This is the mail archive of the
libc-alpha@sourceware.org
mailing list for the glibc project.
Patch to correct the refrence count of fork handler in child process
- From: suzuki <suzuki at in dot ibm dot com>
- To: libc-alpha at sources dot redhat dot com
- Cc: sjmunroe at us dot ibm dot com, Sripathi Kodi <sripathik at in dot ibm dot com>, kodatisu at in dot ibm dot com
- Date: Fri, 23 Feb 2007 15:46:25 -0800
- Subject: Patch to correct the refrence count of fork handler in child process
Hi,
While debugging a hang in one of our applications I came across the
following bug in NPTL library.
The hang occurs in a child process spawn by a multi-threaded
application. The application has been linked to a library which has
registered "pthread_atfork()" handlers. The child processes hang
indefinitely at __unregister_atfork() while exiting. These hanging
processes have only one thread of execution, but they were waiting for
the fork handler count to become 0, from a number which was greater than 2.
eg:
[root@c108bc2b01 ~]# strace -p 16603
Process 16603 attached - interrupt to quit
futex(0x800730, FUTEX_WAIT, 8, NULL <unfinished ...>
Process 16603 detached
[root@c108bc2b01 ~]# strace -p 16605
Process 16605 attached - interrupt to quit
futex(0x800730, FUTEX_WAIT, 7, NULL <unfinished ...>
This happens with the following scenario :
When mulitple threads in a process call fork () (simultaneously), they
might end up in bumping up the fork handler ref. counts to a value > 2
(depending on the number of threads and the timings). The child process
forked thus would have an abnormal fork handler refcount which would
never drop back to 0 and thus wait indefinitely while doing an
__unregister_atfork().
We have verified the attached patch, where we reset the fork-handler
refcounts to 1 for the child process. It is safe to do that, since we
are the only thread in the process.
--- libc.orig/nptl/sysdeps/unix/sysv/linux/fork.c 2003-12-20
15:37:13.000000000 -0800
+++ libc/nptl/sysdeps/unix/sysv/linux/fork.c 2007-02-23
12:24:02.000000000 -0800
@@ -167,8 +167,12 @@
allp->handler->child_handler ();
/* Note that we do not have to wake any possible waiter.

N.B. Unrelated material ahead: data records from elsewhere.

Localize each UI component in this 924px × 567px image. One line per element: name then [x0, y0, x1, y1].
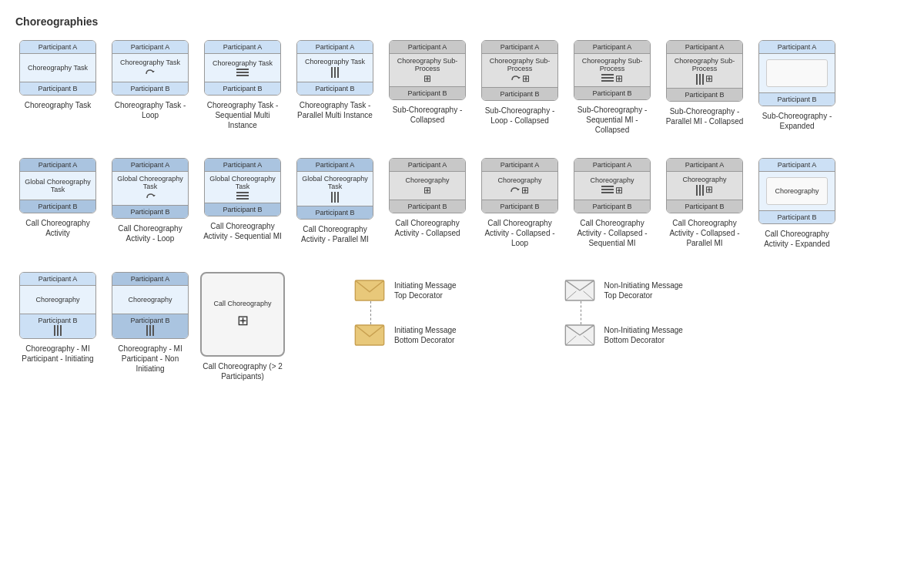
non-initiating-top-label: Non-Initiating MessageTop Decorator: [604, 280, 683, 300]
choreo-item-choreo-task-par-mi: Participant A Choreography Task Particip…: [293, 40, 377, 135]
initiating-bot-envelope: [354, 324, 385, 346]
choreo-item-sub-choreo-expanded: Participant A Participant B Sub-Choreogr…: [755, 40, 839, 135]
item-label-call-choreo-activity: Call Choreography Activity: [15, 218, 100, 238]
item-label-call-choreo-par-mi: Call Choreography Activity - Parallel MI: [293, 224, 377, 244]
choreo-item-call-choreo-collapsed-seq-mi: Participant A Choreography⊞ Participant …: [570, 158, 654, 249]
choreo-item-call-choreo-activity: Participant A Global Choreography Task P…: [15, 158, 100, 249]
initiating-decorator-column: Initiating MessageTop Decorator Initiati…: [354, 280, 457, 346]
choreo-item-choreo-task-seq-mi: Participant A Choreography Task Particip…: [200, 40, 285, 135]
choreo-item-call-choreo-expanded: Participant A Choreography Participant B…: [755, 158, 839, 249]
choreo-item-choreo-task-loop: Participant A Choreography Task Particip…: [108, 40, 192, 135]
row1-section: Participant A Choreography Task Particip…: [15, 40, 909, 135]
choreo-item-choreo-mi-initiating: Participant A Choreography Participant B…: [15, 272, 100, 381]
choreo-item-call-choreo-collapsed: Participant A Choreography⊞ Participant …: [385, 158, 470, 249]
item-label-call-choreo-expanded: Call Choreography Activity - Expanded: [755, 229, 839, 249]
initiating-message-top-decorator: Initiating MessageTop Decorator: [354, 280, 457, 301]
choreo-item-sub-choreo-collapsed: Participant A Choreography Sub-Process⊞ …: [385, 40, 470, 135]
choreo-item-call-choreo-par-mi: Participant A Global Choreography Task P…: [293, 158, 377, 249]
item-label-call-choreo-2plus: Call Choreography (> 2 Participants): [200, 361, 285, 381]
decorators-section: Initiating MessageTop Decorator Initiati…: [354, 280, 683, 346]
item-label-call-choreo-loop: Call Choreography Activity - Loop: [108, 223, 192, 243]
initiating-bot-label: Initiating MessageBottom Decorator: [394, 325, 457, 345]
item-label-call-choreo-collapsed-par-mi: Call Choreography Activity - Collapsed -…: [662, 218, 747, 248]
svg-marker-3: [517, 189, 520, 190]
item-label-sub-choreo-collapsed: Sub-Choreography - Collapsed: [385, 105, 470, 125]
choreo-item-sub-choreo-seq-mi-collapsed: Participant A Choreography Sub-Process⊞ …: [570, 40, 654, 135]
choreo-item-call-choreo-loop: Participant A Global Choreography Task P…: [108, 158, 192, 249]
item-label-choreo-task-loop: Choreography Task - Loop: [108, 100, 192, 120]
choreo-item-sub-choreo-loop-collapsed: Participant A Choreography Sub-Process⊞ …: [477, 40, 562, 135]
choreo-item-choreo-mi-non-initiating: Participant A Choreography Participant B…: [108, 272, 192, 381]
choreo-item-call-choreo-2plus: Call Choreography ⊞ Call Choreography (>…: [200, 272, 285, 381]
item-label-call-choreo-collapsed: Call Choreography Activity - Collapsed: [385, 218, 470, 238]
svg-marker-0: [152, 71, 155, 72]
item-label-choreo-mi-non-initiating: Choreography - MI Participant - Non Init…: [108, 344, 192, 374]
choreo-item-call-choreo-collapsed-par-mi: Participant A Choreography⊞ Participant …: [662, 158, 747, 249]
row2-section: Participant A Global Choreography Task P…: [15, 158, 909, 249]
non-initiating-bot-label: Non-Initiating MessageBottom Decorator: [604, 325, 683, 345]
non-initiating-top-envelope: [564, 280, 595, 301]
non-initiating-message-top-decorator: Non-Initiating MessageTop Decorator: [564, 280, 683, 301]
initiating-message-bottom-decorator: Initiating MessageBottom Decorator: [354, 324, 457, 346]
non-initiating-bot-envelope: [564, 324, 595, 346]
choreo-item-sub-choreo-par-mi-collapsed: Participant A Choreography Sub-Process⊞ …: [662, 40, 747, 135]
item-label-choreo-task-par-mi: Choreography Task - Parallel Multi Insta…: [293, 100, 377, 120]
choreo-item-call-choreo-collapsed-loop: Participant A Choreography⊞ Participant …: [477, 158, 562, 249]
item-label-sub-choreo-expanded: Sub-Choreography - Expanded: [755, 111, 839, 131]
page-title: Choreographies: [15, 15, 909, 28]
initiating-top-envelope: [354, 280, 385, 301]
row2: Participant A Global Choreography Task P…: [15, 158, 909, 249]
item-label-choreo-task: Choreography Task: [25, 100, 92, 110]
row1: Participant A Choreography Task Particip…: [15, 40, 909, 135]
item-label-sub-choreo-par-mi-collapsed: Sub-Choreography - Parallel MI - Collaps…: [662, 106, 747, 126]
item-label-call-choreo-collapsed-loop: Call Choreography Activity - Collapsed -…: [477, 218, 562, 248]
item-label-sub-choreo-seq-mi-collapsed: Sub-Choreography - Sequential MI - Colla…: [570, 105, 654, 135]
item-label-call-choreo-collapsed-seq-mi: Call Choreography Activity - Collapsed -…: [570, 218, 654, 248]
item-label-choreo-mi-initiating: Choreography - MI Participant - Initiati…: [15, 344, 100, 364]
row3-section: Participant A Choreography Participant B…: [15, 272, 909, 381]
non-initiating-decorator-column: Non-Initiating MessageTop Decorator Non-…: [564, 280, 683, 346]
svg-marker-2: [152, 195, 156, 196]
choreo-item-choreo-task: Participant A Choreography Task Particip…: [15, 40, 100, 135]
row3: Participant A Choreography Participant B…: [15, 272, 285, 381]
item-label-call-choreo-seq-mi: Call Choreography Activity - Sequential …: [200, 221, 285, 241]
svg-marker-1: [517, 77, 521, 79]
choreo-item-call-choreo-seq-mi: Participant A Global Choreography Task P…: [200, 158, 285, 249]
item-label-sub-choreo-loop-collapsed: Sub-Choreography - Loop - Collapsed: [477, 106, 562, 126]
item-label-choreo-task-seq-mi: Choreography Task - Sequential Multi Ins…: [200, 100, 285, 130]
non-initiating-message-bottom-decorator: Non-Initiating MessageBottom Decorator: [564, 324, 683, 346]
initiating-top-label: Initiating MessageTop Decorator: [394, 280, 457, 300]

- This is the only thread in the new process. */
- --allp->handler->refcntr;
+ This is the only thread in the new process.
+ The count may have been bumped up by other threads doing
+ a fork. We reset it to 1, to avoid waiting for non-existing
+ thread(s) to release the count.
+ */
+ allp->handler->refcntr = 1;
Comments are more than welcome !
If it looks correct, could you please push this upstream ?
Thanks,
Suzuki K P
Linux Technology Center,
IBM
nptl/sysdeps/unix/sysv/linux/fork.c : __libc_fork()
Reset the refcntr for the fork-handlers in the child process to 1.
The refcntr may have been bumped up by the *OTHER* thread(s) doing a fork() in the parent process. This would leave the child with an incorrect refcntr for the fork-handlers leading us to wait for non-existing threads to drop the refcntr while doing __unregister_atfork(). Since there is only one thread in the child process, we reset it to 1, to reflect the actual count.
Index: libc/nptl/sysdeps/unix/sysv/linux/fork.c
===================================================================
--- libc.orig/nptl/sysdeps/unix/sysv/linux/fork.c 2003-12-20 15:37:13.000000000 -0800
+++ libc/nptl/sysdeps/unix/sysv/linux/fork.c 2007-02-23 12:25:45.000000000 -0800
@@ -167,8 +167,12 @@
allp->handler->child_handler ();
/* Note that we do not have to wake any possible waiter.
- This is the only thread in the new process. */
- --allp->handler->refcntr;
+ This is the only thread in the new process.
+ The count may have been bumped up by the other threads in
+ the parent, doing a fork. We reset it to 1, to avoid waiting
+ for non-existing thread(s) to release the count.
+ */
+ allp->handler->refcntr = 1;
/* XXX We could at this point look through the object pool
and mark all objects not on the __fork_handlers list as